The sampler effectively meshes a chunk, with the cell size being the resolution. It spits out a point at each cell.
If you are using the Voxel Sampler, it's worth knowing that:
The amount of points initially generated (and therefore the cost) is determined by the Cell Size.
Points are then filtered out until the density matches your Points Per Square Meter (PPSM) setting.
This means that lowering the PPSM setting doesn't actually make the sampler cheaper - it's just there to tweak the visual result. If you want to keep your sampler as cheap as possible, set your PPSM to a high value (say 100, because you'll likely never want >100 points per square meter). From there, use the cell size to control the density of your points (lower cell size = more points).
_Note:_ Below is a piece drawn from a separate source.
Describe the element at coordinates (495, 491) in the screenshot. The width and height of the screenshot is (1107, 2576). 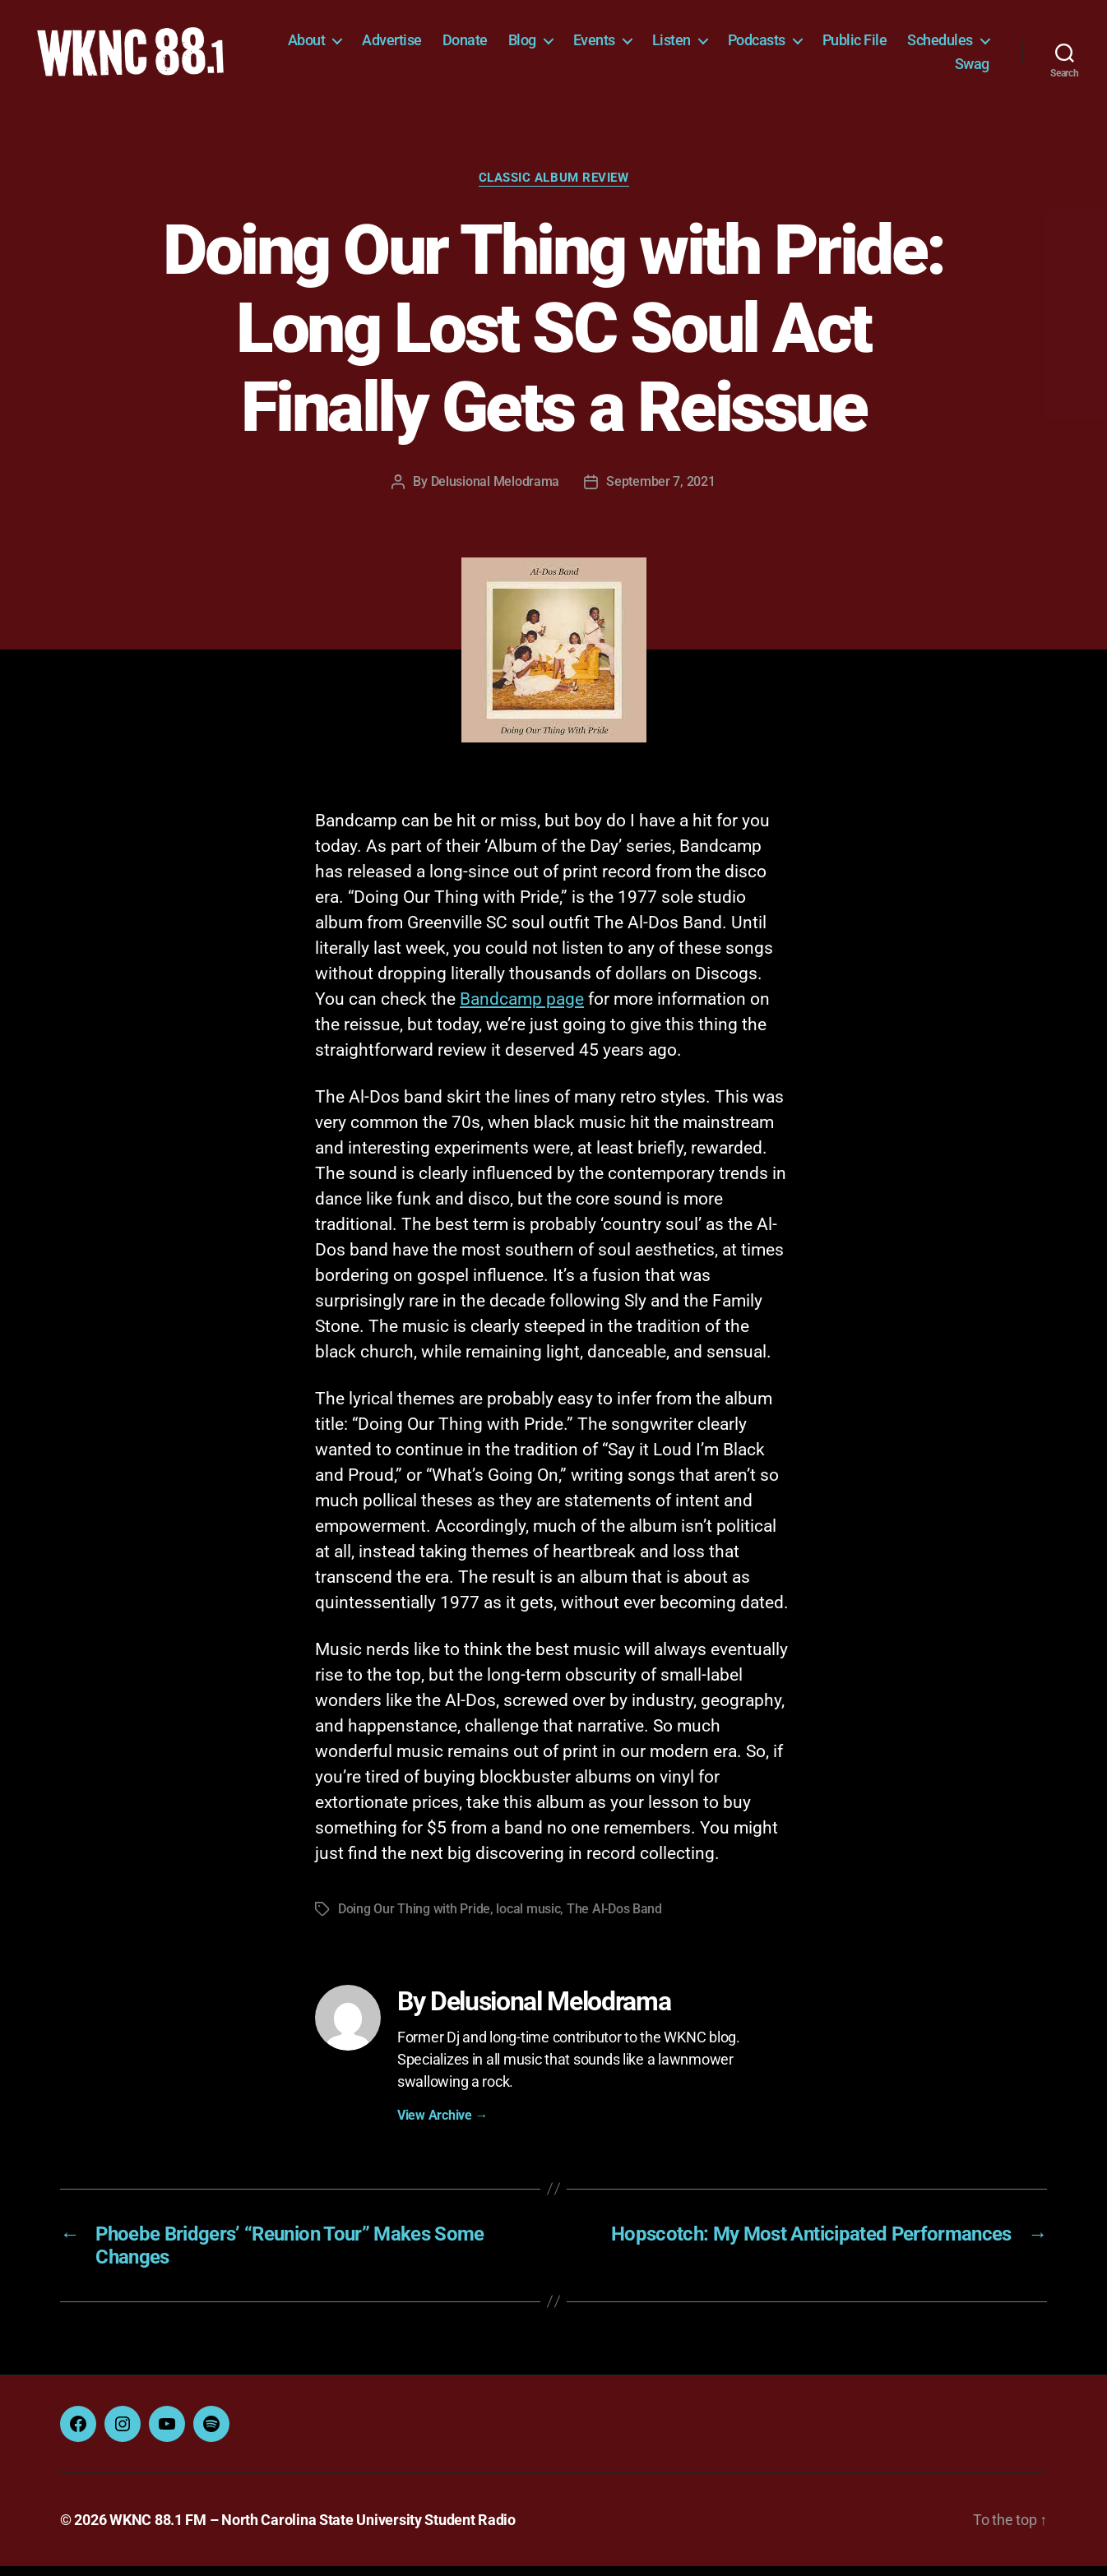
I see `Delusional Melodrama` at that location.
It's theoretically possible to spawns points without the sampler, and instead spawn a grid of points manually and project them onto the terrain using the Voxel Projection
node. The cost of the projection will likely be higher than the cost of just using the Voxel Sampler
though, due to the large amount of steps needed to get the points to stick to the terrain.
It's very difficult to get a consistent point density on your terrain without using the Voxel Sampler node.
The only real alternative is to use a PCG node to reduce overlapping points, which is itself very expensive.
By default, the sampler rotates points to be aligned to the terrain's surface, and it writes material weights into the point attributes. It can optionally be configured from the details panel to query (and write into the point attributes) metadata
The projector takes input points, evaluates the distance field (the shape of the terrain) and its normal for each of those points, and moves each point by distance x gradient x speed (configurable in the details panel). It will continue doing that repeatedly for each point, until each point a) reaches the maximum step count, or b) its distance is less than the 'tolerance' in the details panel.
This means the projection node is sampling the DF many times for every point. As such, the cost of this node scales based on the amount of steps. The farther your points originally were from the surface (and the less precise your distance field), the more likely you'll need a lot of steps (= DF samples) per point to get them to actually sit on the surface.
The 'stepping' operation done by the Voxel Projection
node is called Raymarching.
A node that does this same thing also exists in Voxel PCG Graphs, where it's called Raymarch Layer Distance Field
.
By default, the projection node does not write modify any point attributes other than position. It can optionally query (and write into the point attributes) rotation, material weights and metadata values. This can be configured in the details panel.
VPCGs can be useful for simplifying PCG-related workflows, but they can also provide substantial speed-ups for math-heavy graphs. Read more about them here.
Sometimes you may want to query data from the voxel terrain on points that aren't (and shouldn't be) spawned on or projected onto the voxel terrain. For this, the Voxel Query
node can be used.
This node can query any voxel layer, and will write the information from it into point attributes (optionally including materials and metadata). It will not affect any of the points' other attributes.